In a forest, far from the cities and villages of the world, on one of the higher branches of the largest and oldest oak tree in the forest, sat a small green boy eyeing a piece of parchment. He had been doing this for the better half of the morning. Sometimes he'd stare at it. Sometimes he'd sniff it. Once he had tasted it, but the black liquid it was stained with tasted foul, so he refrained from tasting it again.
The parchment itself was made from a tree, he knew that much, but it was not any tree from his forest. The stains were not like the stains left by water, sap, or blood. These stains were thin and curvy, and repeated in specific patterns. At first he had mistaken them for ants. What these patterns meant, he could not tell, though they did mean something. He did not know what this thing was, or why it was here, but he knew it had not been blown into his forest by accident. He did not know how he knew, it was just a feeling he had. "I wonder... what is this thing that blew into my forest?" the boy mused aloud.
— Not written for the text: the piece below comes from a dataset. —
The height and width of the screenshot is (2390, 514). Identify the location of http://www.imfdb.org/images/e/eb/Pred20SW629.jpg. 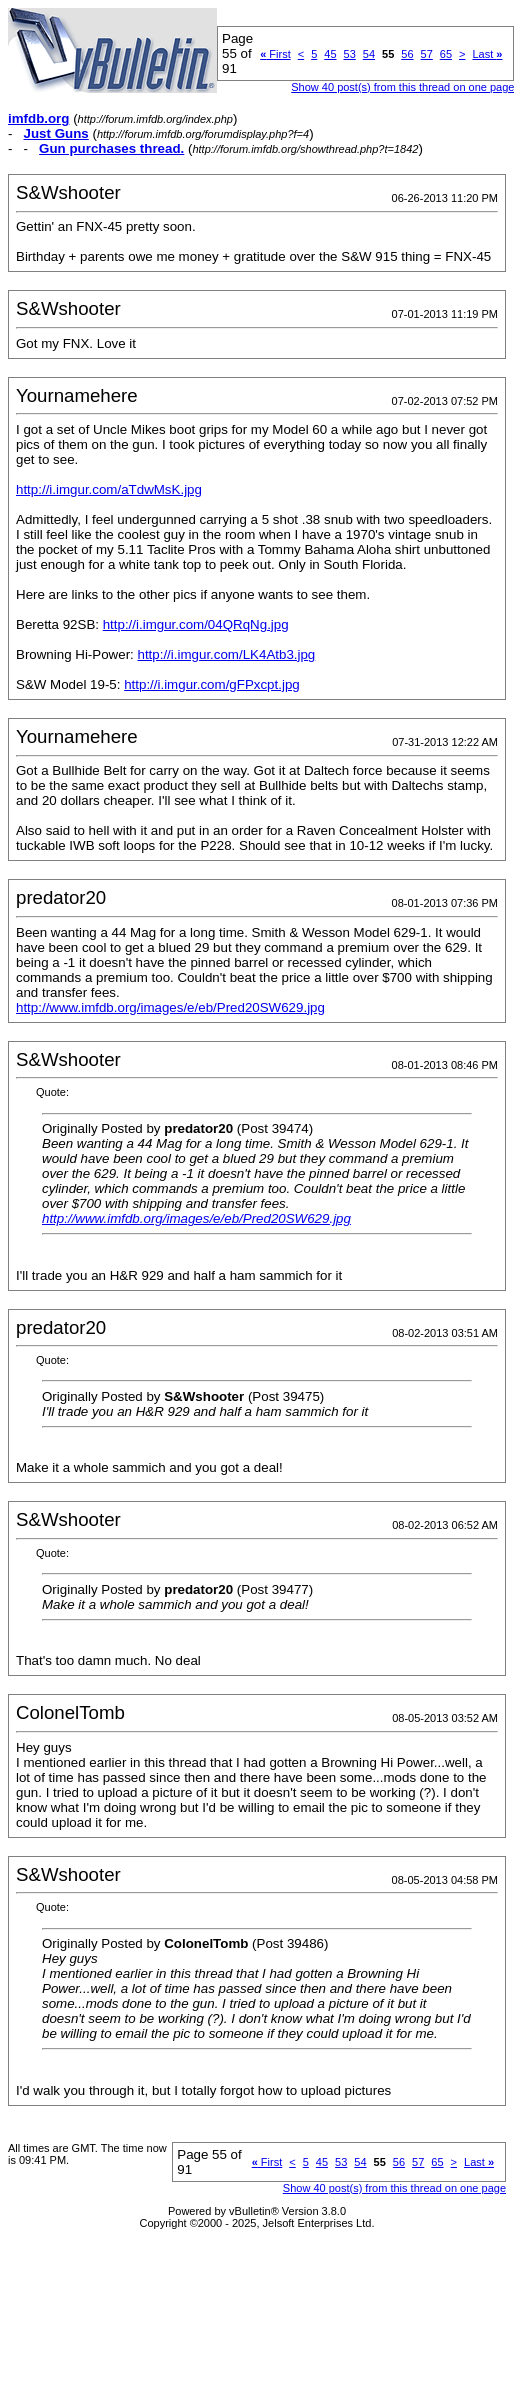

It was at that point that the boy smelled something else. Something much more familiar. Something just a bit musky. The boy looked down and saw a white she-wolf with a line of black fur trailing down it's back to it's tail. The boy was not frightened of the wolf, as you might expect, but rather excited. "Why, if it is not Streak! A good morning to you, my friend!" The wolf looked up at the boy excitedly but said nothing, as wolves do not talk. "Streak, I have a problem, and I believe you can help me fix it!" The boy shouted down to her. The she-wolf, Streak, just continued looking up at the boy excitedly, not understanding a thing he said as she still could not talk.
The boy began clambering down the great oak's massive trunk head first, much more like a squirrel than a boy, before coming to rest in front of Streak. "This strange thing has blown into our forest, and I am certain that it is not here by mistake. But I do not know where it is from, or what it means? Can you help me?" While Streak may not have known what the boy was saying, she knew he had given her a scent to follow. It didn't smell like food to her, but the boy often requested strange things of her nose. She supposed this was no exception. She let out a howl to tell the boy she had found the scent's trail, and he excitedly hopped on her back. "Thank you, Streak! I do not know how, but I will make it up to you!"
And with that, the boy and the she-wolf took off, destined for adventure in the land beyond the forest.